OPINI: Pada 12 Januari 1952 (tepat 70 tahun silam) di Menge, sebuah dusun kecil berada di pesisir Danau Tempe, Kecamatan Belawa Kabupaten Wajo, lahir Muhammad Siri, dia kemudian tumbuh hingga remaja dalam kebersahajaan, keluguan, hidup sederhana dengan segala keterbatasan sebagai anak petani kampung yang menyatu dengan alam yang ramah, berbaur dengan anak sekampung, bermain dalam lumpur dan berdebu, tidak peduli teriknya matahari menyengat kulit sampai kelam, tidak dihiraukan lebatnya hujan membawa badai. Indahnya masa kecil yang damai dilaluinya penuh kegembiraan. Mereka tidak pernah membayangkan bahwa kelak akan sukses menjadi seorang Guru Besar, dibenak La Dangnga (sang Ayah), putranya ini hanya akan bakal melanjutkan pekerjaannya menggarap sawah sepetak untuk bekal kehidupan keluarganya.
Berkat ketekunannya belajar, hingga ia dapat menunjukkan prestasi, yang kemudian memotivasinya hijrah ke Parepare untuk melanjutkan pendidikan, agar kehidupan keluarganya dapat berubah. Semangatnya yang tinggi mendorong untuk meraih ilmu, kesabarannya yang membuat ia tabah menempuh hidup menumpang di rumah orang. Kebiasaan hidup masa kecil di alam, menjadikan ia tegar menjalani kerasnya kehidupan di kota, berkat do’a orangtuanya dan pertolongan Allah yang mengakibatkan dia tidak pernah merasakan kesulitan hidup yang berat.
Setapak demi setapak jenjang pendidikan dilaluinya, karena dia yakin bahwa melalui pendidikan, Allah akan merubah nasibnya kelak. Dia sangat memahami dalam menempuh pendidikan, tidak cukup hanya semangat dan kemamuan, tetapi butuh biaya dan kesabaran, sehingga sambil menempuh pendidikan ia mengabdikan ilmunya menjadi guru di SMP Muhammadiyah, agar dapat mengurangi beban orangtunya yang semakin tua di kampung.

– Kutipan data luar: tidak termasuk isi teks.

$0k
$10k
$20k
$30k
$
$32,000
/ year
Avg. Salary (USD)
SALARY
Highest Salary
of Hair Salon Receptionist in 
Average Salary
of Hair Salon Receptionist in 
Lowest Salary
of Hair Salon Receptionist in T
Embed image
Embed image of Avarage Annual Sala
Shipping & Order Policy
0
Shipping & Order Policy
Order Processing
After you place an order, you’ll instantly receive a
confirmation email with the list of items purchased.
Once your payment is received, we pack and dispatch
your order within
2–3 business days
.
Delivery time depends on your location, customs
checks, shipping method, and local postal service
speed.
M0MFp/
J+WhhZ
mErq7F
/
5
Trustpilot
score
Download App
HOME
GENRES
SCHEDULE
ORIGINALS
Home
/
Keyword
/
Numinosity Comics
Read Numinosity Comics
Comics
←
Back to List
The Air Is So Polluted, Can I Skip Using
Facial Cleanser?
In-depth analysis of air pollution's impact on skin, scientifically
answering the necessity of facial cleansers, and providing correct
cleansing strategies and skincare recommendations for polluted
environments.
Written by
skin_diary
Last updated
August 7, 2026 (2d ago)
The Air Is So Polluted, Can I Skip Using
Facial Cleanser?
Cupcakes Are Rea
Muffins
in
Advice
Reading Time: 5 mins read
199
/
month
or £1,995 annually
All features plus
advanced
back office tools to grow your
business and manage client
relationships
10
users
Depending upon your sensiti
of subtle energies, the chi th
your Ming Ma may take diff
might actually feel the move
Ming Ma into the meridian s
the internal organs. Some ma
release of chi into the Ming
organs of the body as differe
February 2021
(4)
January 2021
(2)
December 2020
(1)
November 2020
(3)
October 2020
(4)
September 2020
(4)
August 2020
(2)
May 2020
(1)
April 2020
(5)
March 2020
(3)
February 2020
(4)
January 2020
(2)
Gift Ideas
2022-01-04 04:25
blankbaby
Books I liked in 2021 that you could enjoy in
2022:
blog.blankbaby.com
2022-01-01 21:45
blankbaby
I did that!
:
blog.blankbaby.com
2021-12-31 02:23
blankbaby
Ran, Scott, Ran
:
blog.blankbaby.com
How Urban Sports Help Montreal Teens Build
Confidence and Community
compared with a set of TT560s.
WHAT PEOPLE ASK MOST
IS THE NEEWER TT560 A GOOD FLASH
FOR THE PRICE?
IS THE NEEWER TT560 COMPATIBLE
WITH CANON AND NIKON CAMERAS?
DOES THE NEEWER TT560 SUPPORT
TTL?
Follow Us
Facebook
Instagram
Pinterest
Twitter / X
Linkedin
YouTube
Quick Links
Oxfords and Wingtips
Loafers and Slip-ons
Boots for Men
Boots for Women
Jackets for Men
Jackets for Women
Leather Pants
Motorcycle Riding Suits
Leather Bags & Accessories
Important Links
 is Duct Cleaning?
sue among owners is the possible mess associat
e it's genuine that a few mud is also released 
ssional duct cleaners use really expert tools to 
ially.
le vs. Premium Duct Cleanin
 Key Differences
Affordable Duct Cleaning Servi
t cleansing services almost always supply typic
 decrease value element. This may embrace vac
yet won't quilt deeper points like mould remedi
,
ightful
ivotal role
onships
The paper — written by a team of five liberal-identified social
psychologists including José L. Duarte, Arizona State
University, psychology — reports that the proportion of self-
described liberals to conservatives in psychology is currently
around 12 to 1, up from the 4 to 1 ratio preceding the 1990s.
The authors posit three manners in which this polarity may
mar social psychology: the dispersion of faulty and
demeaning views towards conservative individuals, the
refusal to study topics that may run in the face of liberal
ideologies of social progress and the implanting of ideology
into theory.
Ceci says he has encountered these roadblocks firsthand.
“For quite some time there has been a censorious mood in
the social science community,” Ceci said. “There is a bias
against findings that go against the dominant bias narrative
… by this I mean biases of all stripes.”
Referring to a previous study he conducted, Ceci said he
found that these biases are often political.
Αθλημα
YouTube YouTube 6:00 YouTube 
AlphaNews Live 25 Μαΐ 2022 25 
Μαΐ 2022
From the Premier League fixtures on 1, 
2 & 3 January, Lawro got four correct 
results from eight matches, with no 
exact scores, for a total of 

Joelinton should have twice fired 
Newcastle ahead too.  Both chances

Hingga di tahun 1981, berhasil beraih gelar sarjana, gelar yang masih langka di zamannya, sarjana masih dihitung jari, Predikat Dokteradus masih menjadi kebanggaan, Ijazah Sarjana inilah yang kemudian mengantarnya menjadi dosen di STKIP Muhammadiyah, walaupun sudah menjadi dosen tetapi tidak lupa tetap mewakafkan diri dan mengajarkan ilmunya di SMA Muhammadiyah.
Semangat dan ketekunannya tak pernah surut. Nasib baik selalu menyertainya, pertolongan Allah selalu bersamanya, pemerintah selalu memperhatikan dedikasi pengabdiannya, sehingga mendapatkan beasiswa pendidikan S2 di UNHAS tahun 1992 dan Program Doktor di IPB Bogor tahun 2002. Selanjutnya dapat memperoleh pangkat Akademik Guru Besar (Profesor) di tahun 2004, gelar akademik tertinggi, yang diidam-idamkan semua dosen. Di saat itu, dia adalah satu-satunya Profesor di Parepare, membuat masyarakat Parepare khususnya warga persyarikatan Muhammadiyah dan segenap keluarganya, bangga padanya.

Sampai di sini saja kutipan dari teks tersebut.